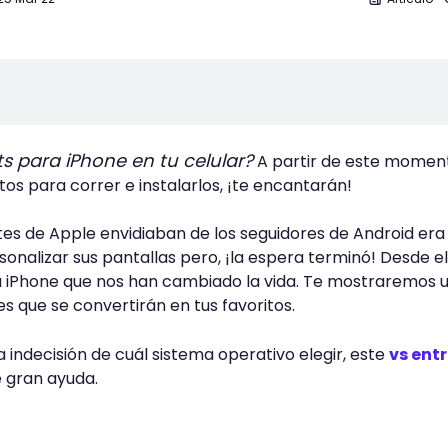
s para iPhone en tu celular?
A partir de este momen
os para correr e instalarlos, ¡te encantarán!
tes de Apple envidiaban de los seguidores de Android era 
ersonalizar sus pantallas pero, ¡la espera terminó! Desde e
ra iPhone que nos han cambiado la vida. Te mostraremos 
es que se convertirán en tus favoritos.
la indecisión de cuál sistema operativo elegir, este
vs ent
 gran ayuda.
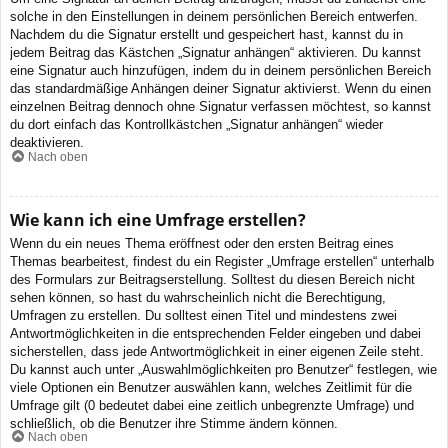
solche in den Einstellungen in deinem persönlichen Bereich entwerfen.
Nachdem du die Signatur erstellt und gespeichert hast, kannst du in
jedem Beitrag das Kästchen „Signatur anhängen“ aktivieren. Du kannst
eine Signatur auch hinzufügen, indem du in deinem persönlichen Bereich
das standardmäßige Anhängen deiner Signatur aktivierst. Wenn du einen
einzelnen Beitrag dennoch ohne Signatur verfassen möchtest, so kannst
du dort einfach das Kontrollkästchen „Signatur anhängen“ wieder
deaktivieren.
Nach oben
Wie kann ich eine Umfrage erstellen?
Wenn du ein neues Thema eröffnest oder den ersten Beitrag eines
Themas bearbeitest, findest du ein Register „Umfrage erstellen“ unterhalb
des Formulars zur Beitragserstellung. Solltest du diesen Bereich nicht
sehen können, so hast du wahrscheinlich nicht die Berechtigung,
Umfragen zu erstellen. Du solltest einen Titel und mindestens zwei
Antwortmöglichkeiten in die entsprechenden Felder eingeben und dabei
sicherstellen, dass jede Antwortmöglichkeit in einer eigenen Zeile steht.
Du kannst auch unter „Auswahlmöglichkeiten pro Benutzer“ festlegen, wie
viele Optionen ein Benutzer auswählen kann, welches Zeitlimit für die
Umfrage gilt (0 bedeutet dabei eine zeitlich unbegrenzte Umfrage) und
schließlich, ob die Benutzer ihre Stimme ändern können.
Nach oben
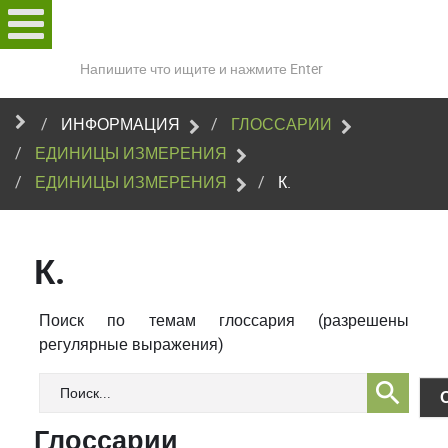
Поиск
по
сайту
ИНФОРМАЦИЯ
ГЛОССАРИИ
ЕДИНИЦЫ ИЗМЕРЕНИЯ
ЕДИНИЦЫ ИЗМЕРЕНИЯ
К.
К.
Поиск по темам глоссария (разрешены
регулярные выражения)
Глоссарии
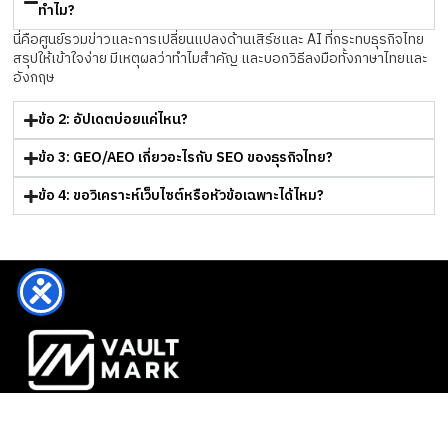
ทำไม?
นี่คือศูนย์รวมข่าวและการเปลี่ยนแปลงด้านเสิร์ชและ AI ที่กระทบธุรกิจไทย
สรุปให้เข้าใจง่าย มีเหตุผลว่าทำไมสำคัญ และบอกวิธีลงมือทั้งภาษาไทยและ
อังกฤษ
ข้อ 2: อัปเดตบ่อยแค่ไหน?
ข้อ 3: GEO/AEO เกี่ยวอะไรกับ SEO ของธุรกิจไทย?
ข้อ 4: ขอวิเคราะห์เว็บไซต์หรือหัวข้อเฉพาะได้ไหม?
Vault Mark คือพาร์ทเนอร์ด้านกลยุทธ์การเติบโตและประสิทธิภาพ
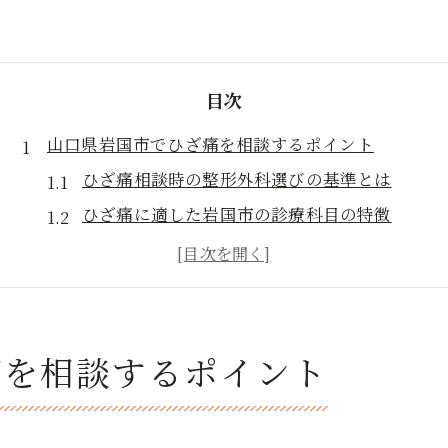
目次
山口県岩国市でひざ痛を相談するポイント
ひざ痛相談時の整形外科選びの基準とは
ひざ痛に適した岩国市の診療科目の特徴
ひざ痛改善に役立つ通院のポイント紹介
岩国市でひざ痛相談時の予約方法を解説
ひざ痛対応クリニックの口コミ活用法
ひざ痛リハビリに強い岩国市内の医療機関とは
痛を相談するポイント
ひざ痛リハビリ特化の医療機関を選ぶコツ
岩国市で受けられるひざ痛リハビリの種類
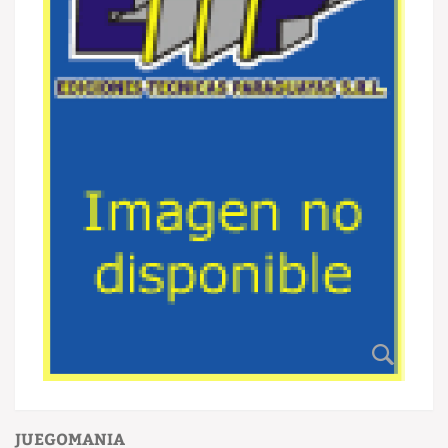
JUEGOMANIA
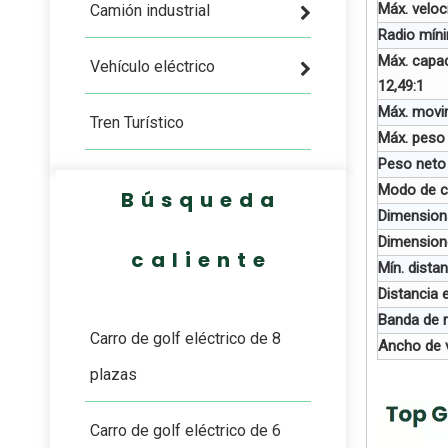
Máx. veloc
Camión industrial
Radio míni
Máx. capac
Vehículo eléctrico
12,49:1
Máx. movim
Tren Turístico
Máx. peso
Peso neto
Modo de c
Búsqueda
Dimension
Dimension
caliente
Mín. dista
Distancia 
Banda de r
Carro de golf eléctrico de 8
Ancho de v
plazas
Carro de golf eléctrico de 6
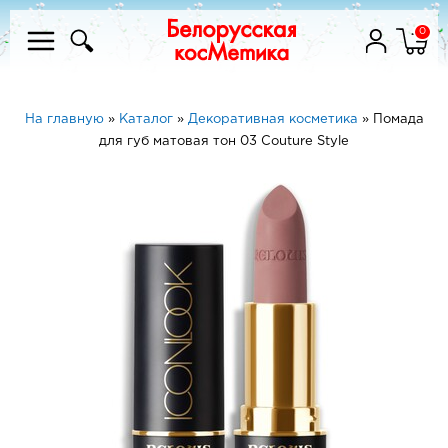
0
На главную
»
Каталог
»
Декоративная косметика
»
Помада
для губ матовая тон 03 Couture Style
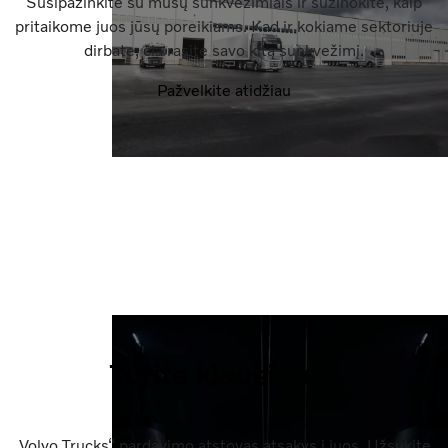
Susipažinkite su mūsų sunkvežimiais ir sužinokite, kaip
pritaikome juos jūsų poreikiams. Kad ir kokiame sektoriuje
dirbate, čia rasite savo kitą sunkvežimį.
Pažvelkite atidžiau
Turite klausimų?
„Volvo Trucks“ pardavimo atstovas atsakys į juos. Užsukite,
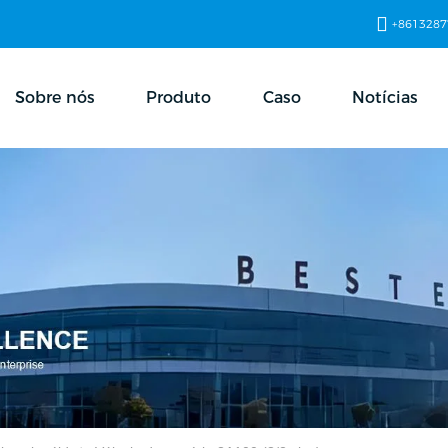
+8613287
Sobre nós
Produto
Caso
Notícias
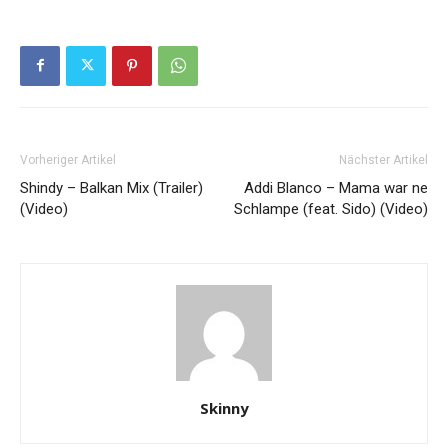
Vorheriger Artikel
Nächster Artikel
Shindy – Balkan Mix (Trailer)
Addi Blanco – Mama war ne
(Video)
Schlampe (feat. Sido) (Video)
Skinny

*What you should do:*
Above are some entries; copy exactly the lines from the line with "для губ матовая тон 03 Couture Style" through the line with "Schlampe (feat. Sido) (Video)", both included, but none of the pictures.

*Answer section:*
для губ матовая тон 03 Couture Style
Susipažinkite su mūsų sunkvežimiais ir sužinokite, kaip
pritaikome juos jūsų poreikiams. Kad ir kokiame sektoriuje
dirbate, čia rasite savo kitą sunkvežimį.
Pažvelkite atidžiau
Turite klausimų?
„Volvo Trucks“ pardavimo atstovas atsakys į juos. Užsukite,
+8613287
Sobre nós
Produto
Caso
Notícias
Vorheriger Artikel
Nächster Artikel
Shindy – Balkan Mix (Trailer)
Addi Blanco – Mama war ne
(Video)
Schlampe (feat. Sido) (Video)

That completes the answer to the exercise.